Having a Honda generator allows a home to function normally when the power goes out. As long as the generator is working, you can keep your lights on, keep the food in your freezer from spoiling and keep your family from freezing in the event of a power outage.

With so much at stake, all Honda generator owners should know what steps to take if that machine refuses to start.

Check the Fuel

One of the most common causes of starting problems with Honda generators—and other brands for that matter—is deteriorated fuel. The fuel you use in your generator can degrade over time, and that deterioration can cause the generator to have startup problems. Since generators are used only occasionally, fuel deterioration is common. One way to prevent this is to start your generator and run it for at least a few minutes once or twice a month. If you suspect fuel deterioration is the cause of your generator's problem, you can drain the fuel tank and replace the old fuel with fresh fuel. Many Honda generators suffer from hard starting, especially in cold weather. It may take a bit of coaxing to get those motors to start if the weather is cold, but keeping the generator in a warm garage or other heated or insulated space can help a lot.

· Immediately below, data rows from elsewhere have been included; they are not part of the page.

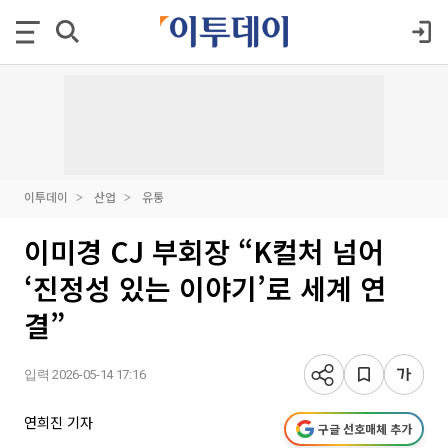
이투데이
산업
유통
이미경 CJ 부회장 “K컬처 넘어
‘진정성 있는 이야기’로 세계 연
결”
입력 2026-05-14 17:16
연희진 기자
구글 선호매체 추가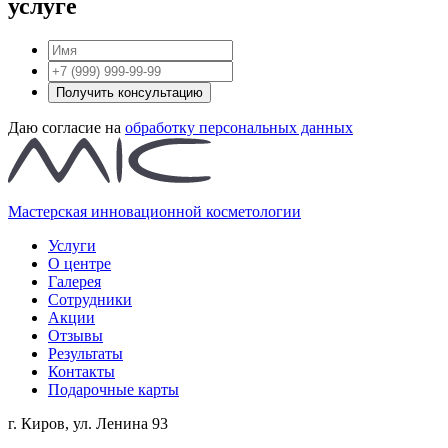
услуге
Получить консультацию
Даю согласие на
обработку персональных данных
Мастерская инновационной косметологии
Услуги
О центре
Галерея
Сотрудники
Акции
Отзывы
Результаты
Контакты
Подарочные карты
г. Киров, ул. Ленина 93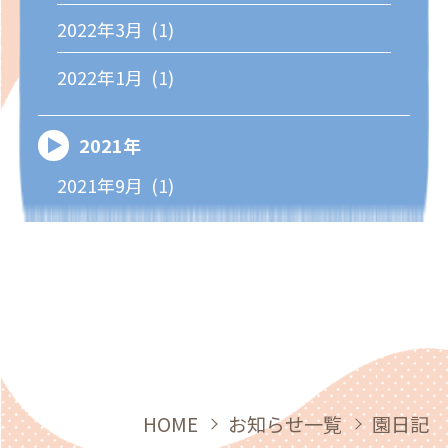
2022年3月 (1)
2022年1月 (1)
2021年
2021年9月 (1)
HOME
お知らせ一覧
園日記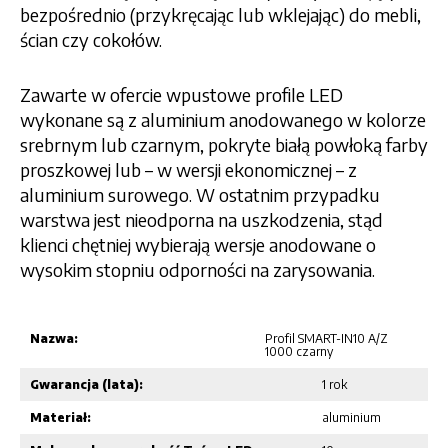
bezpośrednio (przykręcając lub wklejając) do mebli,
ścian czy cokołów.
Zawarte w ofercie wpustowe profile LED
wykonane są z aluminium anodowanego w kolorze
srebrnym lub czarnym, pokryte białą powłoką farby
proszkowej lub – w wersji ekonomicznej – z
aluminium surowego. W ostatnim przypadku
warstwa jest nieodporna na uszkodzenia, stąd
klienci chętniej wybierają wersje anodowane o
wysokim stopniu odporności na zarysowania.
Nazwa:
Profil SMART-IN10 A/Z
1000 czarny
Gwarancja (lata):
1 rok
Materiał:
aluminium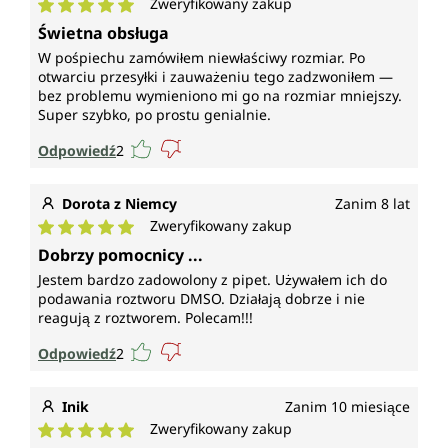
Zweryfikowany zakup
Średnia ocena 5 z 5 gwiazdek
Świetna obsługa
W pośpiechu zamówiłem niewłaściwy rozmiar. Po
otwarciu przesyłki i zauważeniu tego zadzwoniłem —
bez problemu wymieniono mi go na rozmiar mniejszy.
Super szybko, po prostu genialnie.
Odpowiedź
2
Dorota z Niemcy
Zanim 8 lat
Zweryfikowany zakup
Średnia ocena 5 z 5 gwiazdek
Dobrzy pomocnicy ...
Jestem bardzo zadowolony z pipet. Używałem ich do
podawania roztworu DMSO. Działają dobrze i nie
reagują z roztworem. Polecam!!!
Odpowiedź
2
Inik
Zanim 10 miesiące
Zweryfikowany zakup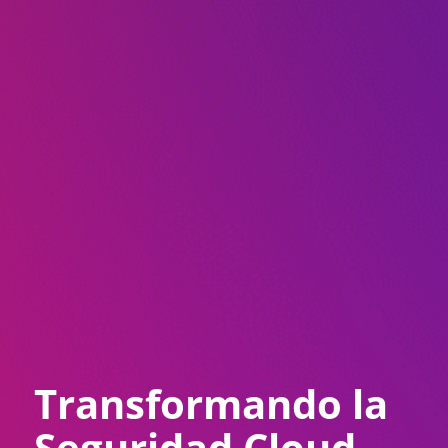
Transformando la
Seguridad Cloud-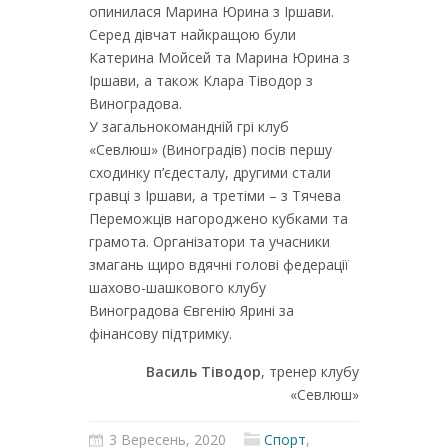
опинилася Марина Юрина з Іршави.
Серед дівчат найкращою були
Катерина Мойсей та Марина Юрина з
Іршави, а також Клара Тіводор з
Виноградова.
У загальнокомандній грі клуб
«Севлюш» (Виноградів) посів першу
сходинку п’єдесталу, другими стали
гравці з Іршави, а третіми – з Тячева
Переможців нагороджено кубками та
грамота. Організатори та учасники
змагань щиро вдячні голові федерації
шахово-шашкового клубу
Виноградова Євгенію Ярині за
фінансову підтримку.
Василь Тіводор
, тренер клубу
«Севлюш»
3 Вересень, 2020
Спорт
,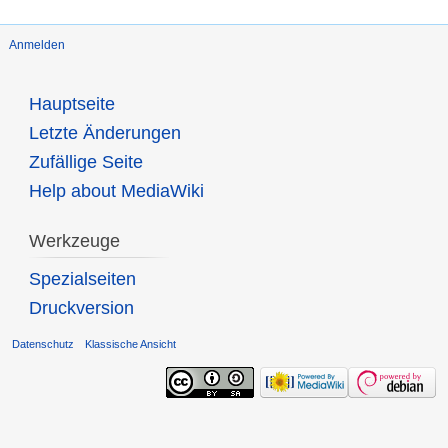
Anmelden
Hauptseite
Letzte Änderungen
Zufällige Seite
Help about MediaWiki
Werkzeuge
Spezialseiten
Druckversion
Datenschutz
Klassische Ansicht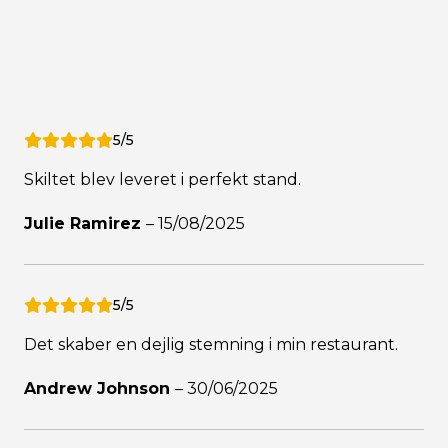
5/5
Skiltet blev leveret i perfekt stand.
Julie Ramirez
–
15/08/2025
5/5
Det skaber en dejlig stemning i min restaurant.
Andrew Johnson
–
30/06/2025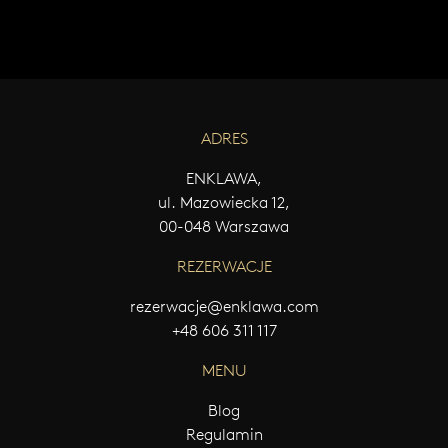
ADRES
ENKLAWA,
ul. Mazowiecka 12,
00-048 Warszawa
REZERWACJE
rezerwacje@enklawa.com
+48 606 311 117
MENU
Blog
Regulamin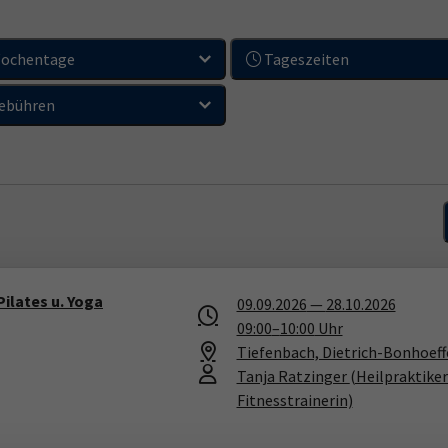
ochentage
Tageszeiten
ebühren
Pilates u. Yoga
09.09.2026
—
28.10.2026
09:00
–
10:00
Uhr
Tiefenbach, Dietrich-Bonhoeffe
Tanja Ratzinger
(Heilpraktike
Fitnesstrainerin)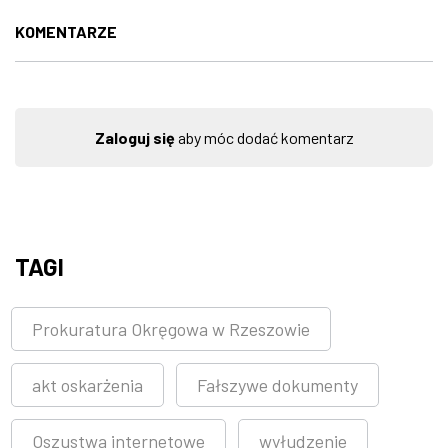
KOMENTARZE
Zaloguj się
aby móc dodać komentarz
TAGI
Prokuratura Okręgowa w Rzeszowie
akt oskarżenia
Fałszywe dokumenty
Oszustwa internetowe
wyłudzenie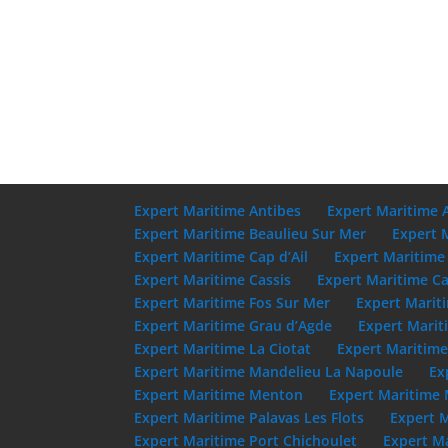
Expert Maritime Antibes
Expert Maritime 
Expert Maritime Beaulieu Sur Mer
Expert 
Expert Maritime Cap d’Ail
Expert Maritime
Expert Maritime Cassis
Expert Maritime Ca
Expert Maritime Fos Sur Mer
Expert Marit
Expert Maritime Grau d’Agde
Expert Marit
Expert Maritime La Ciotat
Expert Maritim
Expert Maritime Mandelieu La Napoule
Ex
Expert Maritime Menton
Expert Maritime 
Expert Maritime Palavas Les Flots
Expert 
Expert Maritime Port Chichoulet
Expert M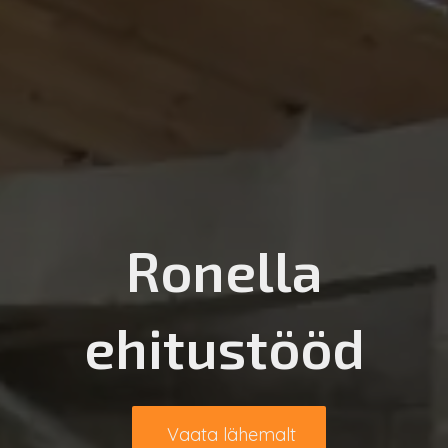
Ronella
ehitustööd
Vaata lähemalt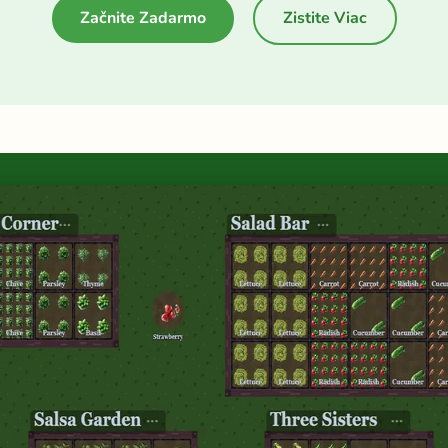
Začnite Zadarmo
Zistite Viac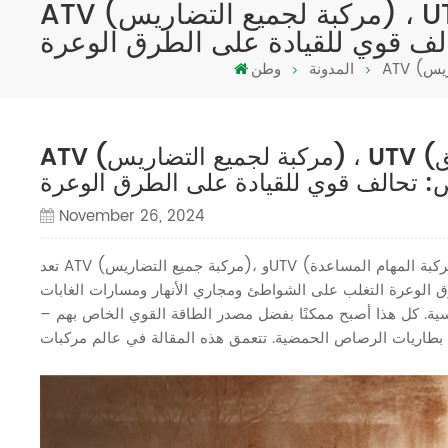
ATV (مركبة لجميع التضاريس) ، UTV (مركبة مهام المرافق) وبطاريات الدراجات النارية الحمضية الرصاص:
لف قوي للقيادة على الطرق الوعرة
المدونة
وطن
ATV (مركبة لجميع التضاريس) ، UTV (مركبة مهام المرافق) وبطاريات الدراجات النارية
 تحالف قوي للقيادة على الطرق الوعرة
November 26, 2024
تعد ATV (مركبة جميع التضاريس)، وUTV (مركبة المهام المساعدة) الخيار المفضل للمستكشفين وعشاق الهواء الطلق نظرًا لأدائها الفائق على
ق الوعرة التغلب على الشواطئ ومجاري الأنهار ومسارات الغابات
سية. كل هذا أصبح ممكنًا بفضل مصدر الطاقة القوي الخاص بهم –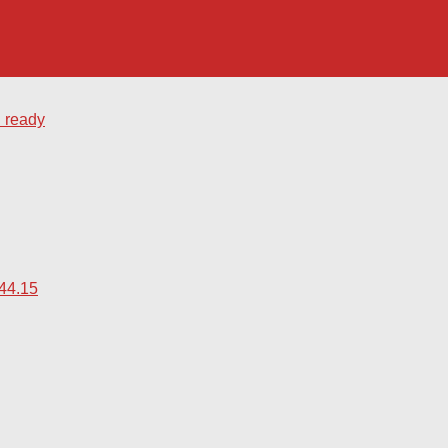
 ready
44.15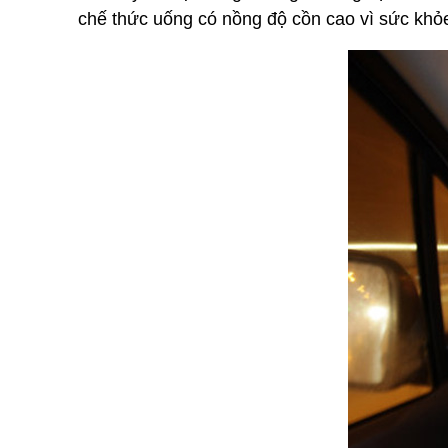
chế thức uống có nồng độ cồn cao vì sức khỏ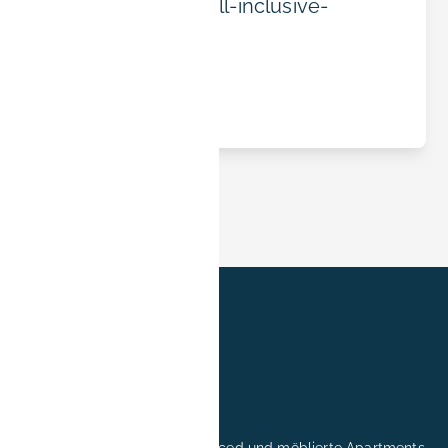
Konditionen und All-inclusive-
Preisen.
Read article
Professionell verwaltete serviced und möblierte Apartments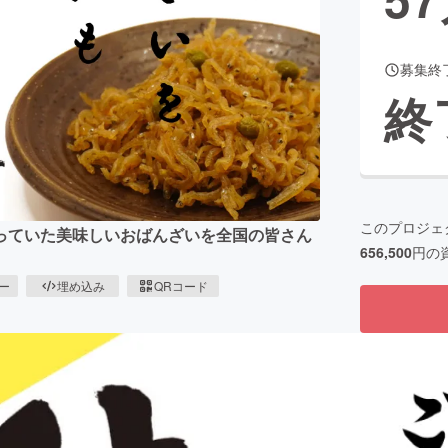
募集終
CAMPFIRE for Social Good
CAMPFIRE Creation
終
CAMPFIREふるさと納税
machi-ya
コミュニティ
このプロジェ
っていた美味しいおばんざいを全国の皆さん
656,500
円の
ピー
埋め込み
QRコード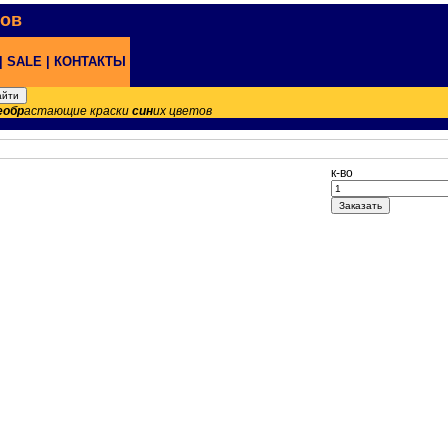
нов
|
SALE |
КОНТАКТЫ
еобр
астающие краски
син
их цветов
к-во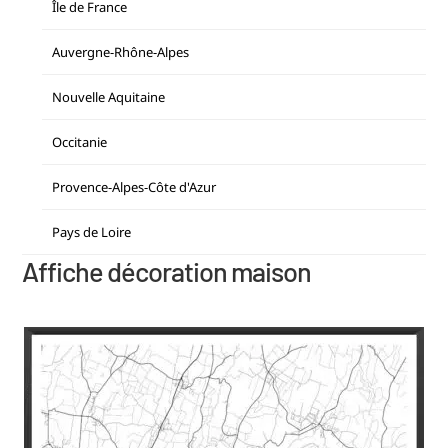
Île de France
Auvergne-Rhône-Alpes
Nouvelle Aquitaine
Occitanie
Provence-Alpes-Côte d'Azur
Pays de Loire
Affiche décoration maison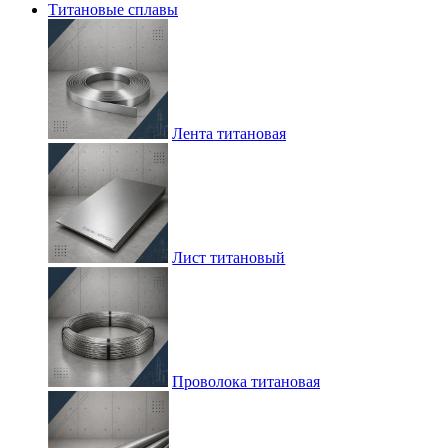
Титановые сплавы
Лента титановая
Лист титановый
Проволока титановая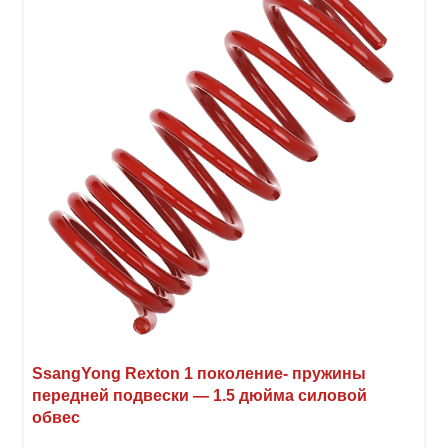
можн
выбр
на
стра
товар
SsangYong Rexton 1 поколение- пружины
передней подвески — 1.5 дюйма силовой
обвес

Clogged and Dirty Air Filters

Clogged and dirty air filters also can make it hard for a generator to start. If the air filter in your generator has become clogged, this could prevent sufficient air from getting into the system, and that could interfere with fuel combustion. Since air filter problems are often the cause of starting problems, keep a spare air filter on hand. If the generator will not start, remove the old air filter, replace it with the new one and try to start the generator again. Honda generators can be particularly sensitive to dirt trapped in the air filter. Even if the air filter does not look dirty, it might need to be replaced.

Spark Plug Issues

Another common startup problem with Honda generators is a worn out or fouled spark plug. Check the condition of your spark plug each time you run your generator, and keep a spare spark plug on hand in case it's needed. Honda generators are prone to flooding, so be on the lookout for things like wet spark plugs. Wet spark plugs may indicate that the generator is flooding.